## Work to be completed
I'd like the data below restated word for word, with the pictures left out.

[[ Given records open ]]

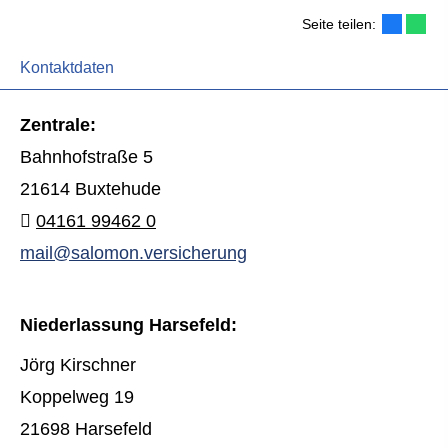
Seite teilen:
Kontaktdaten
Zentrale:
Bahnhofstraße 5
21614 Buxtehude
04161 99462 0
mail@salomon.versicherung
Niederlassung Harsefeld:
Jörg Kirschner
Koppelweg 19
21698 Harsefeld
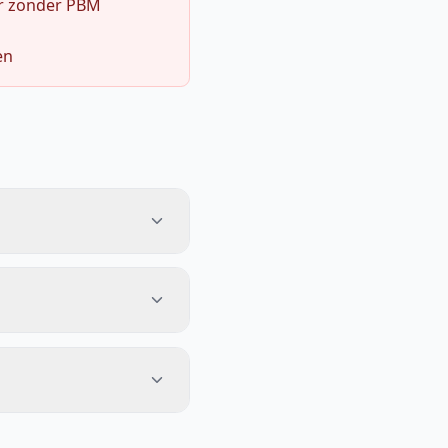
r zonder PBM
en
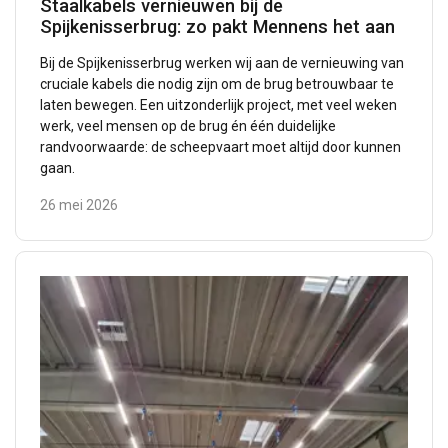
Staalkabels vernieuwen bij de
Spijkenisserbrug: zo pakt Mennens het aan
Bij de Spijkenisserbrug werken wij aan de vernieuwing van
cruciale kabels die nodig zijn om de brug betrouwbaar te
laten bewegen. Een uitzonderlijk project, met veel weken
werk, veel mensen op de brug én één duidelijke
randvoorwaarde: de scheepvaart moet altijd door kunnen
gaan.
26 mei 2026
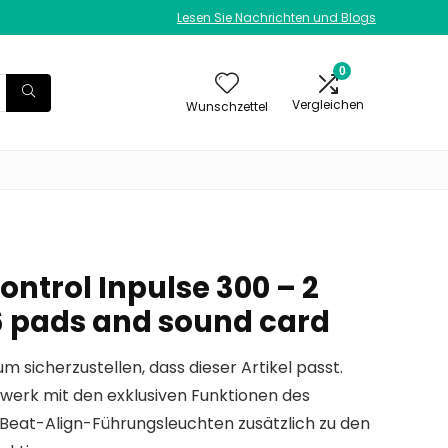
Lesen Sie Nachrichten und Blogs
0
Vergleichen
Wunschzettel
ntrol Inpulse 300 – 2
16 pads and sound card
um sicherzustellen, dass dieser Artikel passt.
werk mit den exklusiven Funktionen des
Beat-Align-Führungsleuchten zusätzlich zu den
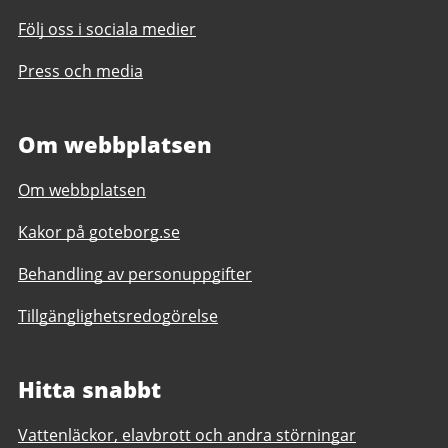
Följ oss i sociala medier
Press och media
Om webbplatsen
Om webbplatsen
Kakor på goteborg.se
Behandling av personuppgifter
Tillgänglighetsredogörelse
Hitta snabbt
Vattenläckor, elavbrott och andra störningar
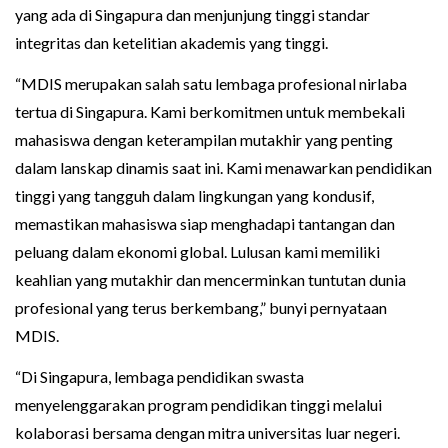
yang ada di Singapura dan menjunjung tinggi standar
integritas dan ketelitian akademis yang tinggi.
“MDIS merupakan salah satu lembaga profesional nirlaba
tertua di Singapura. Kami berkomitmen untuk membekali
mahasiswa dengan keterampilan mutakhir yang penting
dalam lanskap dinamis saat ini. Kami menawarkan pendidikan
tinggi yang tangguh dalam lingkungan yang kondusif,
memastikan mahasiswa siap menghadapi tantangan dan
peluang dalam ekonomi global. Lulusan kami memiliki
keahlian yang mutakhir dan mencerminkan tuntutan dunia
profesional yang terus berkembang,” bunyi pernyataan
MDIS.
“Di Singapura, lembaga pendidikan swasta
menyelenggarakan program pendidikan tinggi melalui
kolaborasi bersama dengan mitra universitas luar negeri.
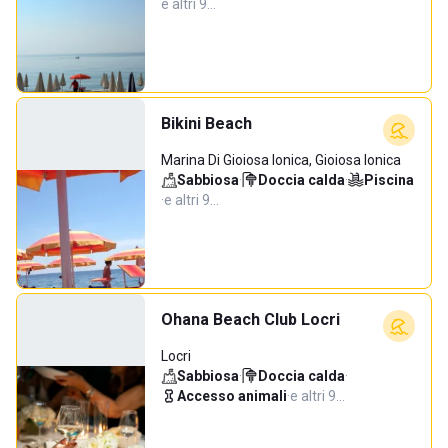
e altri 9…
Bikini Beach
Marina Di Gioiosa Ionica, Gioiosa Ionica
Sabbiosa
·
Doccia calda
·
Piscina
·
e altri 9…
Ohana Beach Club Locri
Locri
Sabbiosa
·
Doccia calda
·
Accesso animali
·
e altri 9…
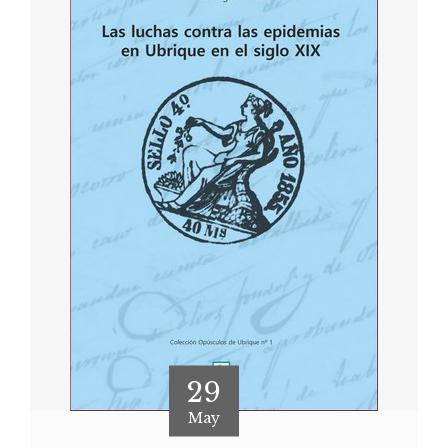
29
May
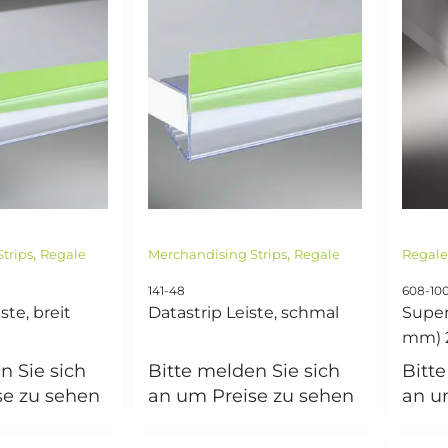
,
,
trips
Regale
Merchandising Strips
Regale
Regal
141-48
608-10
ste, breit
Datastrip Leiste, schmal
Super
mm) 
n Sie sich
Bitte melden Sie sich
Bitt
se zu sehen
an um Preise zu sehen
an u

[[ Given records closed ]]

## Exercise output
Seite teilen:
Kontaktdaten
Zentrale:
Bahnhofstraße 5
21614 Buxtehude
04161 99462 0
mail@salomon.versicherung
Niederlassung Harsefeld:
Jörg Kirschner
Koppelweg 19
21698 Harsefeld
r zonder PBM
en
Staalkabels vernieuwen bij de
Spijkenisserbrug: zo pakt Mennens het aan
Bij de Spijkenisserbrug werken wij aan de vernieuwing van
cruciale kabels die nodig zijn om de brug betrouwbaar te
laten bewegen. Een uitzonderlijk project, met veel weken
werk, veel mensen op de brug én één duidelijke
randvoorwaarde: de scheepvaart moet altijd door kunnen
gaan.
26 mei 2026
Lesen Sie Nachrichten und Blogs
0
Vergleichen
Wunschzettel
ntrol Inpulse 300 – 2
16 pads and sound card
um sicherzustellen, dass dieser Artikel passt.
werk mit den exklusiven Funktionen des
Beat-Align-Führungsleuchten zusätzlich zu den
Följ oss i sociala medier
Press och media
Om webbplatsen
Om webbplatsen
Kakor på goteborg.se
Behandling av personuppgifter
Tillgänglighetsredogörelse
Hitta snabbt
Vattenläckor, elavbrott och andra störningar
yang ada di Singapura dan menjunjung tinggi standar
integritas dan ketelitian akademis yang tinggi.
“MDIS merupakan salah satu lembaga profesional nirlaba
tertua di Singapura. Kami berkomitmen untuk membekali
mahasiswa dengan keterampilan mutakhir yang penting
dalam lanskap dinamis saat ini. Kami menawarkan pendidikan
tinggi yang tangguh dalam lingkungan yang kondusif,
memastikan mahasiswa siap menghadapi tantangan dan
peluang dalam ekonomi global. Lulusan kami memiliki
keahlian yang mutakhir dan mencerminkan tuntutan dunia
profesional yang terus berkembang,” bunyi pernyataan
MDIS.
“Di Singapura, lembaga pendidikan swasta
menyelenggarakan program pendidikan tinggi melalui
kolaborasi bersama dengan mitra universitas luar negeri.
e altri 9…
Bikini Beach
Marina Di Gioiosa Ionica, Gioiosa Ionica
Sabbiosa
·
Doccia calda
·
Piscina
·
e altri 9…
Ohana Beach Club Locri
Locri
Sabbiosa
·
Doccia calda
·
Accesso animali
·
e altri 9…
29
May
,
,
trips
Regale
Merchandising Strips
Regale
Regal
141-48
608-10
ste, breit
Datastrip Leiste, schmal
Super
mm) 
n Sie sich
Bitte melden Sie sich
Bitt
se zu sehen
an um Preise zu sehen
an u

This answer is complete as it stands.